Hong Kong’s Hysan Development warned of a 2023 attributable loss on the order of HK$900 million ($115 million) in an update issued without fanfare on Chinese New Year’s Eve.
The expected loss marks a narrowing of the HK$1.16 billion shortfall posted by Hysan in 2022, the commercial builder said Friday in the filing with the Hong Kong stock exchange.
Causeway Bay’s biggest landlord cited an estimated HK$2.8 billion fair-value loss driven by lower valuations in its office development pipeline during the second half of 2023. The full-year figure would be down from a fair-value loss of HK$3.2 billion in 2022.
“The overall financial position of the group remains healthy,” Hysan chairman Irene Lee said in the filing, noting that with the fair-value loss being non-cash in nature, the company expects the result to have no effect on its operating cash flow.
Causeway Bay Makeover
Last August, Hysan declared an underlying profit of HK$1 billion for the first half of 2023, down 16.9 percent year-on-year, amid weaker results from office and retail holdings.
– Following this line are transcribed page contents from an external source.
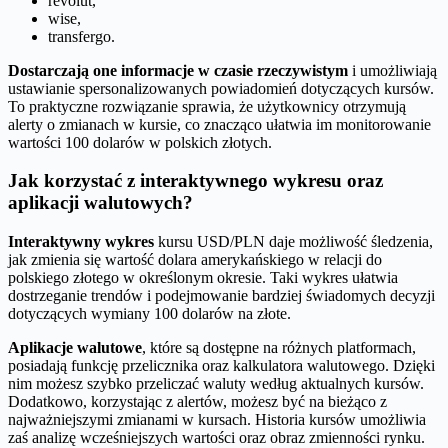
revolut,
wise,
transfergo.
Dostarczają one informacje w czasie rzeczywistym
i umożliwiają
ustawianie spersonalizowanych powiadomień dotyczących kursów.
To praktyczne rozwiązanie sprawia, że użytkownicy otrzymują
alerty o zmianach w kursie, co znacząco ułatwia im monitorowanie
wartości 100 dolarów w polskich złotych.
Jak korzystać z interaktywnego wykresu oraz
aplikacji walutowych?
Interaktywny wykres
kursu USD/PLN daje możliwość śledzenia,
jak zmienia się wartość dolara amerykańskiego w relacji do
polskiego złotego w określonym okresie. Taki wykres ułatwia
dostrzeganie trendów i podejmowanie bardziej świadomych decyzji
dotyczących wymiany 100 dolarów na złote.
Aplikacje walutowe
, które są dostępne na różnych platformach,
posiadają funkcję przelicznika oraz kalkulatora walutowego. Dzięki
nim możesz szybko przeliczać waluty według aktualnych kursów.
Dodatkowo, korzystając z alertów, możesz być na bieżąco z
najważniejszymi zmianami w kursach. Historia kursów umożliwia
zaś analizę wcześniejszych wartości oraz obraz zmienności rynku.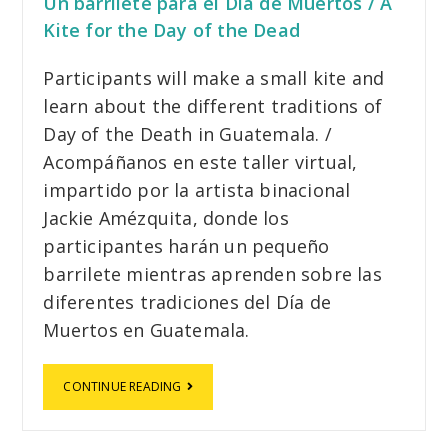
Un barrilete para el Día de Muertos / A
Kite for the Day of the Dead
Participants will make a small kite and
learn about the different traditions of
Day of the Death in Guatemala. /
Acompáñanos en este taller virtual,
impartido por la artista binacional
Jackie Amézquita, donde los
participantes harán un pequeño
barrilete mientras aprenden sobre las
diferentes tradiciones del Día de
Muertos en Guatemala.
CONTINUE READING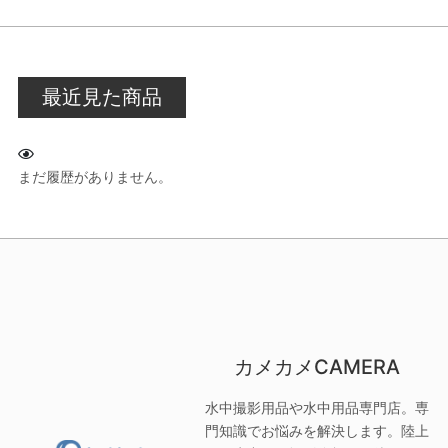
最近見た商品
まだ履歴がありません。
カメカメCAMERA
水中撮影用品や水中用品専門店。専
門知識でお悩みを解決します。陸上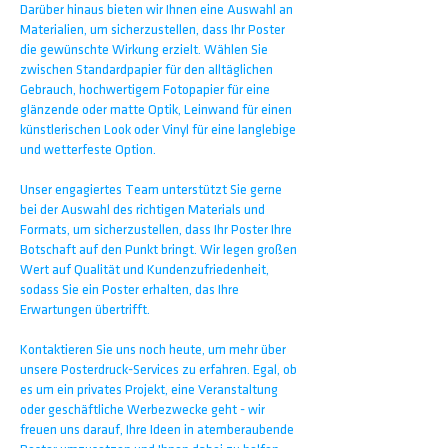
Darüber hinaus bieten wir Ihnen eine Auswahl an
Materialien, um sicherzustellen, dass Ihr Poster
die gewünschte Wirkung erzielt. Wählen Sie
zwischen Standardpapier für den alltäglichen
Gebrauch, hochwertigem Fotopapier für eine
glänzende oder matte Optik, Leinwand für einen
künstlerischen Look oder Vinyl für eine langlebige
und wetterfeste Option.
Unser engagiertes Team unterstützt Sie gerne
bei der Auswahl des richtigen Materials und
Formats, um sicherzustellen, dass Ihr Poster Ihre
Botschaft auf den Punkt bringt. Wir legen großen
Wert auf Qualität und Kundenzufriedenheit,
sodass Sie ein Poster erhalten, das Ihre
Erwartungen übertrifft.
Kontaktieren Sie uns noch heute, um mehr über
unsere Posterdruck-Services zu erfahren. Egal, ob
es um ein privates Projekt, eine Veranstaltung
oder geschäftliche Werbezwecke geht - wir
freuen uns darauf, Ihre Ideen in atemberaubende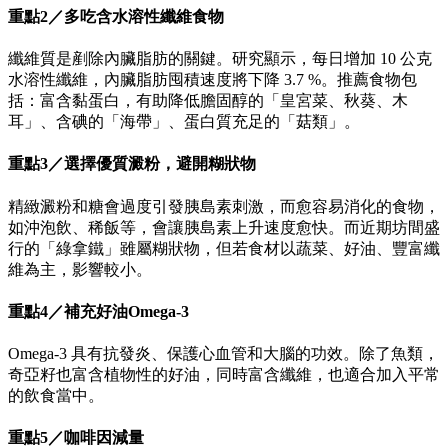
重點2／多吃含水溶性纖維食物
纖維質是剷除內臟脂肪的關鍵。研究顯示，每日增加 10 公克
水溶性纖維，內臟脂肪囤積速度將下降 3.7 %。推薦食物包
括：富含黏蛋白，有助降低膽固醇的「皇宮菜、秋葵、木
耳」、含碘的「海帶」、蛋白質充足的「菇類」。
重點3／選擇優質澱粉，避開糊狀物
精緻澱粉和糖會過度引發胰島素刺激，而愈容易消化的食物，
如沖泡飲、稀飯等，會讓胰島素上升速度愈快。而近期坊間盛
行的「綠拿鐵」雖屬糊狀物，但若食材以蔬菜、好油、豐富纖
維為主，影響較小。
重點4／補充好油Omega-3
Omega-3 具有抗發炎、保護心血管和大腦的功效。除了魚類，
奇亞籽也富含植物性的好油，同時富含纖維，也適合加入平常
的飲食當中。
重點5／咖啡因減量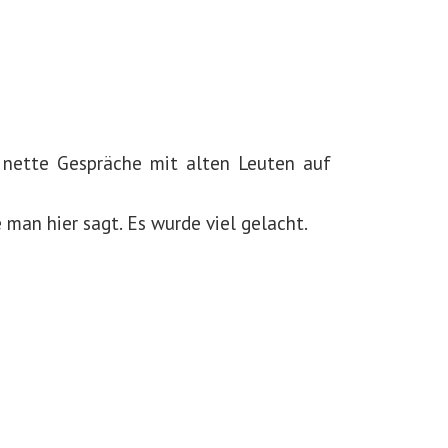
d nette Gespräche mit alten Leuten auf
 man hier sagt. Es wurde viel gelacht.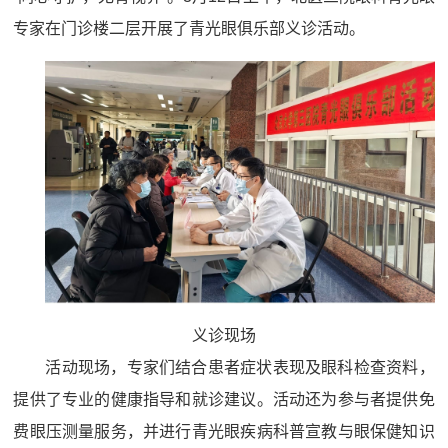
专家在门诊楼二层开展了青光眼俱乐部义诊活动。
义诊现场
活动现场，专家们结合患者症状表现及眼科检查资料，
提供了专业的健康指导和就诊建议。活动还为参与者提供免
费眼压测量服务，并进行青光眼疾病科普宣教与眼保健知识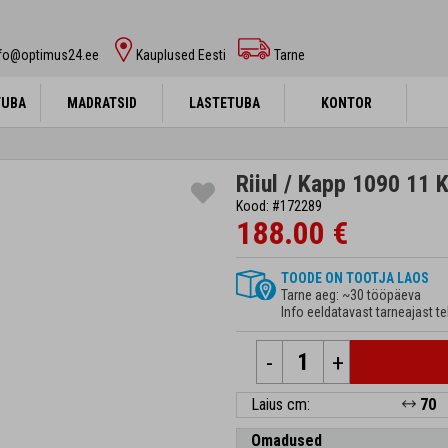
nfo@optimus24.ee
Kauplused Eesti
Tarne
TUBA
TUBA
MADRATSID
MADRATSID
LASTETUBA
LASTETUBA
KONTOR
KONTOR
Riiul / Kapp 1090 11 K
Kood: #172289
188.00 €
TOODE ON TOOTJA LAOS
Tarne aeg: ~30 tööpäeva
Info eeldatavast tarneajast te
-
+
Laius cm:
70
Omadused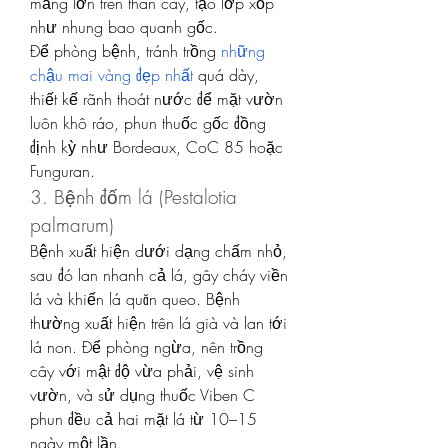
mảng lớn trên thân cây, tạo lớp xốp 
như nhung bao quanh gốc.
Để phòng bệnh, tránh trồng 
những 
chậu mai vàng đẹp nhất
 quá dày, 
thiết kế rãnh thoát nước để mặt vườn 
luôn khô ráo, phun thuốc gốc đồng 
định kỳ như Bordeaux, CoC 85 hoặc 
Funguran.
3. Bệnh đốm lá (Pestalotia 
palmarum)
Bệnh xuất hiện dưới dạng chấm nhỏ, 
sau đó lan nhanh cả lá, gây cháy viền 
lá và khiến lá quăn queo. Bệnh 
thường xuất hiện trên lá già và lan tới 
lá non. Để phòng ngừa, nên trồng 
cây với mật độ vừa phải, vệ sinh 
vườn, và sử dụng thuốc Viben C 
phun đều cả hai mặt lá từ 10–15 
ngày một lần.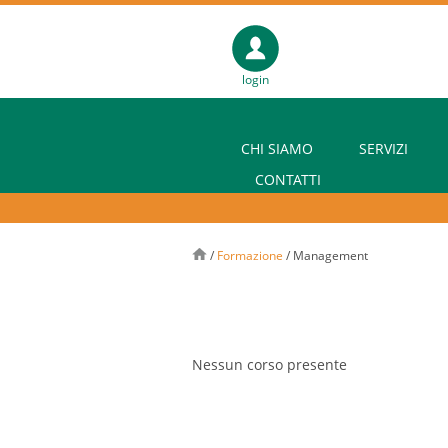
login
CHI SIAMO
SERVIZI
CONTATTI
/
Formazione
/
Management
Nessun corso presente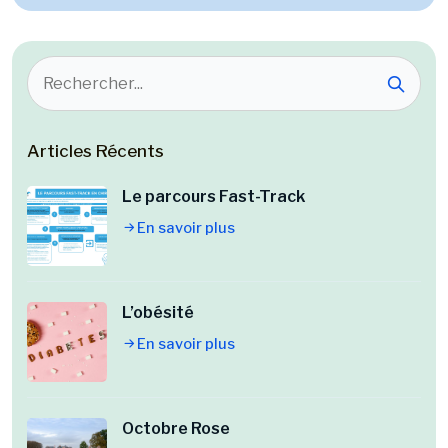
Articles Récents
Le parcours Fast-Track
En savoir plus
L’obésité
En savoir plus
Octobre Rose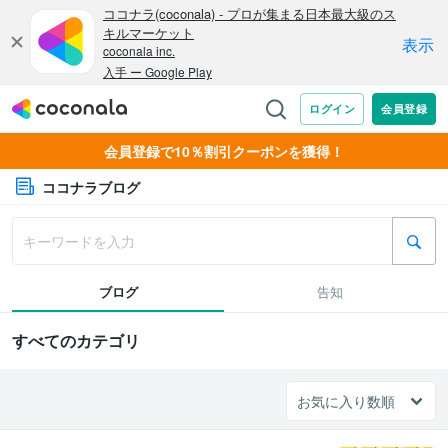
会員登録で10％割引クーポンを獲得！
ココナラブログ
ブログ
告知
すべてのカテゴリ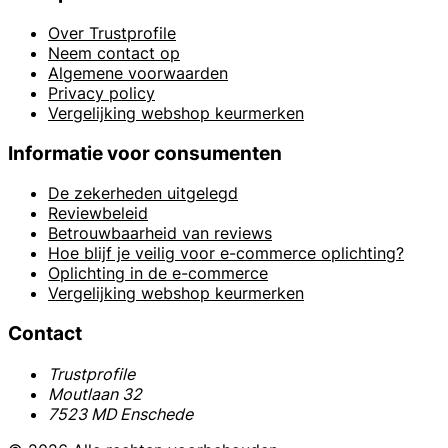
Over Trustprofile
Neem contact op
Algemene voorwaarden
Privacy policy
Vergelijking webshop keurmerken
Informatie voor consumenten
De zekerheden uitgelegd
Reviewbeleid
Betrouwbaarheid van reviews
Hoe blijf je veilig voor e-commerce oplichting?
Oplichting in de e-commerce
Vergelijking webshop keurmerken
Contact
Trustprofile
Moutlaan 32
7523 MD Enschede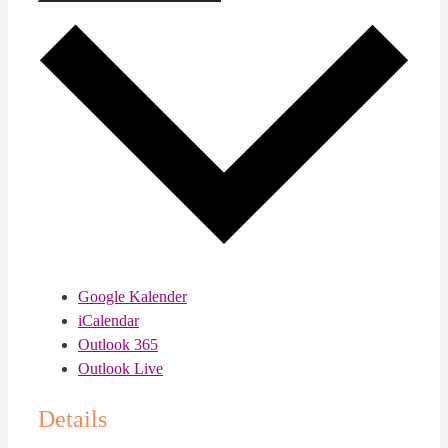
Google Kalender
iCalendar
Outlook 365
Outlook Live
Details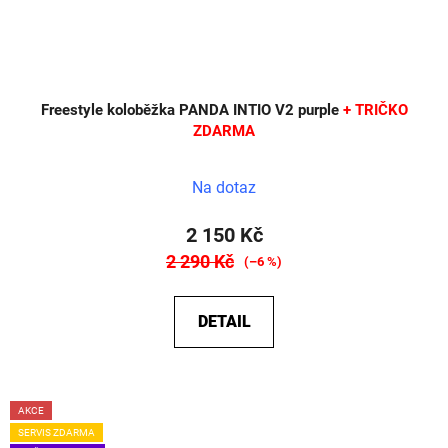
Freestyle koloběžka PANDA INTIO V2 purple
+ TRIČKO
ZDARMA
Na dotaz
2 150 Kč
2 290 Kč
(–6 %)
DETAIL
AKCE
SERVIS ZDARMA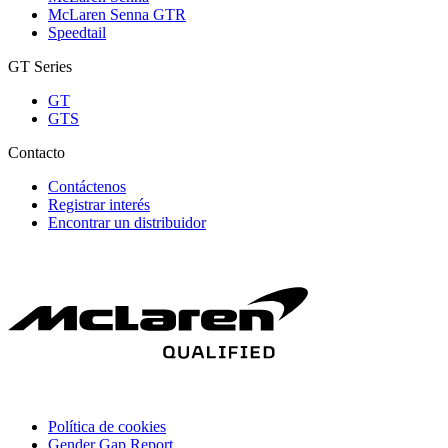
McLaren Senna GTR
Speedtail
GT Series
GT
GTS
Contacto
Contáctenos
Registrar interés
Encontrar un distribuidor
Política de cookies
Gender Gap Report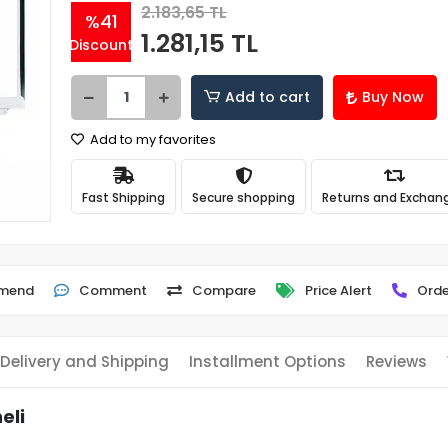
2.183,65 TL
%41
1.281,15 TL
Discount
Add to cart
Buy Now
Add to my favorites
Fast Shipping
Secure shopping
Returns and Exchan
mend
Comment
Compare
Price Alert
Orde
Delivery and Shipping
Installment Options
Reviews
eli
Underlying profit ignores the fair-value change of investment properties to show a clearer ongoing trend.
Hysan saw turnover for the first six months of last year decline 9.3 percent to HK$1.6 billion as it undertook renovation and enhancement works at some of its Hong Kong Island properties. The developer reported 89 percent occupancy in its office portfolio and 98 percent occupancy at its retail properties.
“Recovery of retail sales at Hysan surpassed that of Hong Kong,” the company said in its interim report. “The strategic move of rejuvenating our core portfolio also made good progress.”
Hysan is spending $256 million to revamp its Lee Garden commercial portfolio with covered walkways and footbridges linking Causeway Bay MTR station to existing Lee Garden developments and the upcoming Caroline Hill on Leighton Road.
The Caroline Hill project, which Hysan and partner Chinachem acquired for HK$19.8 billion in 2022, is expected to provide 1.09 million square feet (101,264 square metres) of gross floor area across office, retail and cultural components when it opens in late 2026.
Mainland-Led Retail Rebound
Hysan’s profit warning comes after Hong Kong’s retail market saw a 15.9 percent year-on-year rise in December sales amid increased leasing demand from mainland Chinese operators, according to JLL’s latest Market Monitor report.
Notably, Shenzhen-based MuWu BBQ debuted its first restaurant in Hong Kong at a ground-floor unit of Chong Hing Square in Mong Kok for a monthly rent of HK$104 ($13.30) per square foot. The rate is 4 percent greater than the rent paid by the previous tenant at the 2,583 square foot space, the consultancy said.
“The number of new brands from mainland China surged by more than 10 times last year, reflecting a remarkable expansion of mainland Chinese operators into Hong Kong, with F&B operators the most aggressive in the expansion,” said Cathie Chung, senior director of research at JLL in Hong Kong.
In the largest December retail leasing deal tracked by the agency, Japan’s Don Don Donki department store took up 10,898 square feet of space on the second floor of MPM Plaza in Mong Kok for HK$28 per square foot.